Newly unsealed court documents obtained by Fox News show a State Department contractor allegedly was paid thousands by an individual thought to be a Chinese agent in exchange for information on Americans -- but despite an FBI probe, the Justice Department declined to prosecute.
A November 2014 FBI affidavit, filed in the U.S. District Court for the District of Maryland, shows the bureau investigated the contractor for her admitted contact with individuals she believed to be Chinese intelligence officers.
The affidavit from agent Timothy S. Pappa states the translator, Xiaoming Gao, was paid "thousands of dollars to provide information on U.S. persons and a U.S. government employee."
According to the documents, she admitted these meetings took place in hotel rooms in China for years, where she reported on her "social contacts" in the U.S. to an individual who went by the name of "Teacher Zhao."
The detailed affidavit even goes on to say the translator briefly lived, "for free," with a State Department employee -- who held a top-secret clearance and designed high-security embassies, including the U.S. compound in Islamabad, Pakistan.
The State Department employee, who was not named, initially told the FBI he didn't discuss his job with Gao, but later changed his statement.
According to the documents, Gao also told the FBI -- during interviews in 2013 -- that she once told "Teacher Zhao" about the travel plans of an American and ethnic Tibetan. This person told the FBI he ended up being interrogated by Chinese intelligence officers during a trip to Tibet, and a member of his family was imprisoned.
Yet the U.S. attorney's office in Washington, D.C., which oversaw the case, recently declined to prosecute, allowing the documents to be unsealed. The office offered no further comment. The FBI also is saying nothing beyond the court documents that were filed to search a storage unit in suburban Washington, D.C.
On its face, a former senior Justice Department official said the decision not to prosecute is perplexing, because the case was unlikely to reveal investigative sources and methods.

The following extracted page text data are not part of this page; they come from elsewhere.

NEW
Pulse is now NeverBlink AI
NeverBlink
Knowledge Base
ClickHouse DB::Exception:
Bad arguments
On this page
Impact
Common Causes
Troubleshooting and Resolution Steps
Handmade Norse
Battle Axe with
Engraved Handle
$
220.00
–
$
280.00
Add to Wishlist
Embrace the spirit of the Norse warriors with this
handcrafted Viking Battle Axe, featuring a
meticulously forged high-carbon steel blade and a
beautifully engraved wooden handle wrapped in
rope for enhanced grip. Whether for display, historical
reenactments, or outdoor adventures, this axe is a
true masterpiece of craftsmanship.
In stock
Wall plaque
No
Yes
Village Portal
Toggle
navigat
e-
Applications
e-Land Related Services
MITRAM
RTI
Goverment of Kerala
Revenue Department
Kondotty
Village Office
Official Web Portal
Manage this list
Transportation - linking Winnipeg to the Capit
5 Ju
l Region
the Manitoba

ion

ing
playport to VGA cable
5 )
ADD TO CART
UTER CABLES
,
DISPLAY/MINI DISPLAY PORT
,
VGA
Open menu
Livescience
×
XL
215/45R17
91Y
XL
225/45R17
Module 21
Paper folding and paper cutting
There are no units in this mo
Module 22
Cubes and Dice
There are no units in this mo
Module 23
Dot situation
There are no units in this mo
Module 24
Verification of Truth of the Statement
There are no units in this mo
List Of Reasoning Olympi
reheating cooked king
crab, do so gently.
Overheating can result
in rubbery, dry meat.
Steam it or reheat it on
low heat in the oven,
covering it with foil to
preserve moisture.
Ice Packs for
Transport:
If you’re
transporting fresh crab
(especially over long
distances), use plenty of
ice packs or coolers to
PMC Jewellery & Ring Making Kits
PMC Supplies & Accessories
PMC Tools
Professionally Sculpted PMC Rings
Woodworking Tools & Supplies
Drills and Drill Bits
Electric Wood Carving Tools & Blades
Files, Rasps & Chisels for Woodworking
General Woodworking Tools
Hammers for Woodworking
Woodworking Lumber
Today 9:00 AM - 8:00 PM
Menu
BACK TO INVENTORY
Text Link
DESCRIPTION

"It's not clear to me, based on the court files that were unsealed, how a prosecution of this person could possibly have compromised U.S. intelligence gathering," Thomas Dupree, former deputy assistant attorney general under the George W. Bush administration, told Fox News. "If it jeopardizes or threatens to disrupt relations with another country, so be it. That you have to draw the line somewhere, and that we need to send a message that this sort of conduct and activity simply will not be tolerated."
The State Department confirmed Xiaoming Gao worked for the Office of Language Services over a four-year period beginning in June 2010. This would have covered the tenures of former Secretary of State Hillary Clinton and sitting Secretary John Kerry.
"She was employed as a contract interpreter until February 2014, is not employed here anymore. And so any additional questions on this, I'd refer you to the FBI," spokeswoman Marie Harf said.
When told the FBI was referring Fox News' questions back to State, Harf responded: "I'm referring you back to them."
The documents do not fully explain Gao's side of the story.
Emails and phone calls to the consulting firm, which the translator listed on the web as her employer, have gone unanswered. Fox News extended an invitation to discuss the allegations. No attorney of record was filed with the court.